In 1994, several investigators started to explore weekly schedules of administration of paclitaxel, to increase dose intensity. The early reports suggested a surprising modification of the safety profile of paclitaxel using this schedule, with maintenance of substantial antitumor activity.

Breier et al (Br Cancer Res Treat 57[1]:124, 1999) were able to maintain a very high dose intensity with the weekly schedule over substantial time periods; second, severe myelosuppression was virtually absent, and therefore, no febrile neutropenia was reported; third, steroid premedication was successfully tapered and discontinued in many patients without hypersensitivity reactions. Finally, in a group of patients with previous exposure to anthracyclines, they observed a 53% objective response rate.

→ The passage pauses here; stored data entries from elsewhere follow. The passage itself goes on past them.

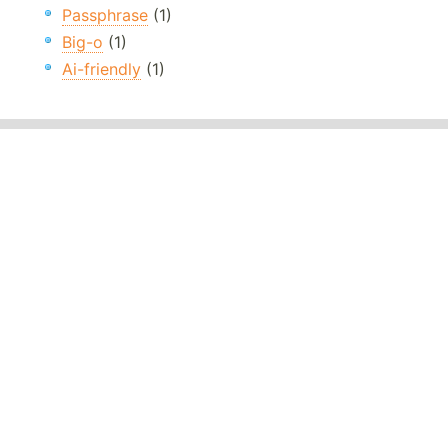
Passphrase
(1)
Big-o
(1)
Ai-friendly
(1)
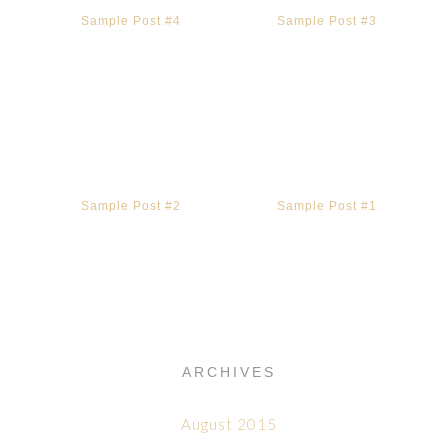
Sample Post #4
Sample Post #3
Sample Post #2
Sample Post #1
ARCHIVES
August 2015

Docetaxel (Taxotere) shows marked antitumor activity against breast cancer. Although its activity is less schedule dependent, the impressive change in the safety profile of paclitaxel associated with the weekly schedule prompted the evaluation of docetaxel given weekly. As described in the abstract by Loeffler et al (abstract #527), similar changes in the toxicity profile of docetaxel were observed: myelosuppression decreased dramatically, as did the frequency and severity of infectious (febrile) complications. Furthermore, this was accomplished without apparent loss of therapeutic activity.

Both paclitaxel and docetaxel are currently under formal evaluation in multiple prospective randomized trials, comparing weekly and every-3-weekly schedules of administration. In some, the agents are used alone, while in others, combinations with other agents are being tested. The results of these trials will define the optimal schedule of administration for both taxanes.